What is required — Scan the listing for "storia" and copy out each line that has it.

____

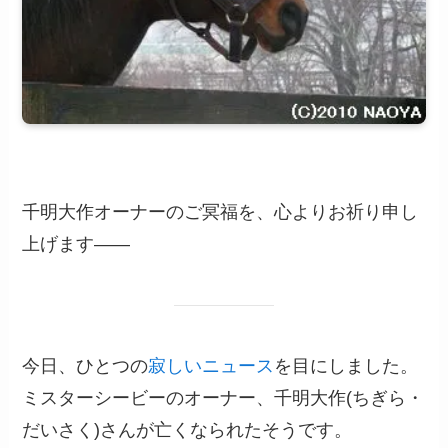
千明大作オーナーのご冥福を、心よりお祈り申し
上げます――
今日、ひとつの
寂しいニュース
を目にしました。
ミスターシービーのオーナー、千明大作(ちぎら・
だいさく)さんが亡くなられたそうです。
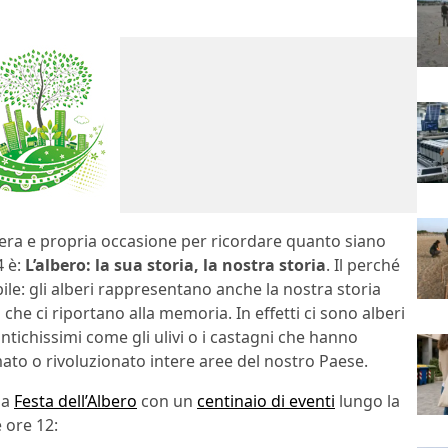
 vera e propria occasione per ricordare quanto siano
4 è:
L’albero: la sua storia, la nostra storia
. Il perché
ile: gli alberi rappresentano anche la nostra storia
i che ci riportano alla memoria. In effetti ci sono alberi
ntichissimi come gli ulivi o i castagni che hanno
mato o rivoluzionato intere aree del nostro Paese.
la
Festa dell’Albero
con un
centinaio di eventi
lungo la
e ore 12:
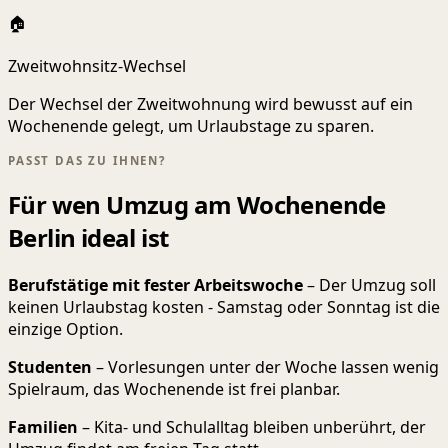
🏠
Zweitwohnsitz-Wechsel
Der Wechsel der Zweitwohnung wird bewusst auf ein
Wochenende gelegt, um Urlaubstage zu sparen.
PASST DAS ZU IHNEN?
Für wen Umzug am Wochenende
Berlin ideal ist
Berufstätige mit fester Arbeitswoche
– Der Umzug soll
keinen Urlaubstag kosten - Samstag oder Sonntag ist die
einzige Option.
Studenten
– Vorlesungen unter der Woche lassen wenig
Spielraum, das Wochenende ist frei planbar.
Familien
– Kita- und Schulalltag bleiben unberührt, der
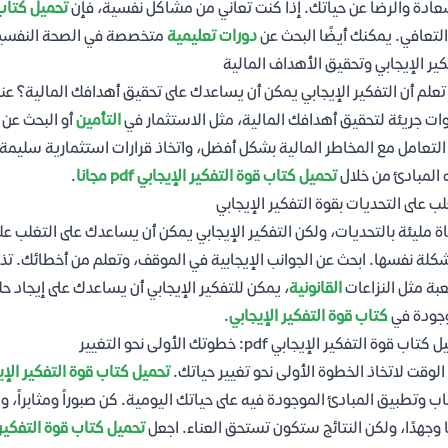
عادة والرضا عن حياتك. إذا كنت تعاني من مشاكل نفسية، فإن
تحميل كتاب ق
التعافي. يمكنك أيضًا البحث عن
دورات تعليمية
متخصصة في الصحة النفسية
كير الإيجابي وتحقيق الأهداف المالية
علم أن التفكير الإيجابي يمكن أن يساعدك على تحقيق أهدافك المالية؟ عندم
ت جريئة لتحقيق أهدافك المالية، مثل الاستثمار في
التأمين
أو البحث عن
التعامل مع المخاطر المالية بشكل أفضل، واتخاذ قرارات استثمارية سليمة. 
المبادئ من خلال
تحميل كتاب قوة التفكير الإيجابي pdf مجانا
.
لب على التحديات بقوة التفكير الإيجابي
اة مليئة بالتحديات، ولكن التفكير الإيجابي يمكن أن يساعدك على التغلب علي
كلة نفسها. ابحث عن الجوانب الإيجابية في الموقف، وتعلم من أخطائك. تذك
بة مثل النزاعات
القانونية
، يمكن للتفكير الإيجابي أن يساعدك على إيجاد ح
جودة في
كتاب قوة التفكير الإيجابي
.
تاب قوة التفكير الإيجابي pdf: خطوتك الأولى نحو التغيير
الوقت لاتخاذ الخطوة الأولى نحو تغيير حياتك.
تحميل كتاب قوة التفكير الإيجاب
اب وتطبيق المبادئ الموجودة فيه على حياتك اليومية. كن صبوراً ومثابراً، 
ا وجهدًا، ولكن النتائج ستكون تستحق العناء. اجعل
تحميل كتاب قوة التفكير الإيجاب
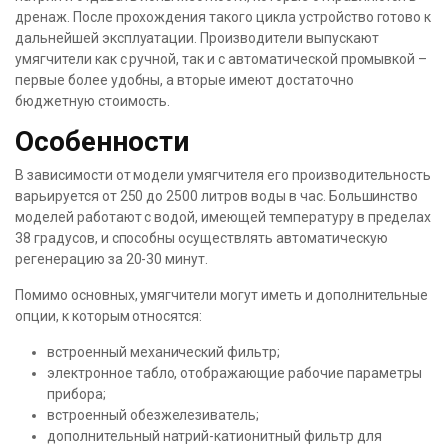
дренаж. После прохождения такого цикла устройство готово к
дальнейшей эксплуатации. Производители выпускают
умягчители как с ручной, так и с автоматической промывкой –
первые более удобны, а вторые имеют достаточно
бюджетную стоимость.
Особенности
В зависимости от модели умягчителя его производительность
варьируется от 250 до 2500 литров воды в час. Большинство
моделей работают с водой, имеющей температуру в пределах
38 градусов, и способны осуществлять автоматическую
регенерацию за 20-30 минут.
Помимо основных, умягчители могут иметь и дополнительные
опции, к которым относятся:
встроенный механический фильтр;
электронное табло, отображающие рабочие параметры
прибора;
встроенный обезжелезиватель;
дополнительный натрий-катионитный фильтр для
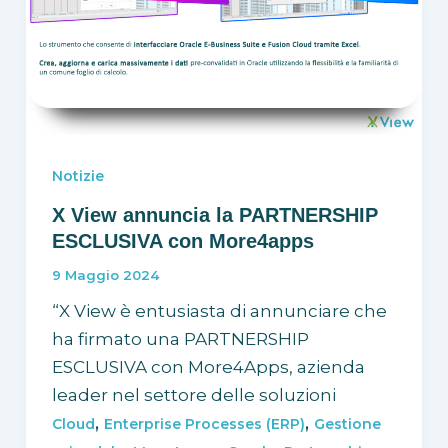
Notizie
X View annuncia la PARTNERSHIP
ESCLUSIVA con More4apps
9 Maggio 2024
“X View è entusiasta di annunciare che
ha firmato una PARTNERSHIP
ESCLUSIVA con More4Apps, azienda
leader nel settore delle soluzioni
,
,
Cloud
Enterprise Processes (ERP)
Gestione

____

Written solution —
L’albero: la sua storia, la nostra storia
ile: gli alberi rappresentano anche la nostra storia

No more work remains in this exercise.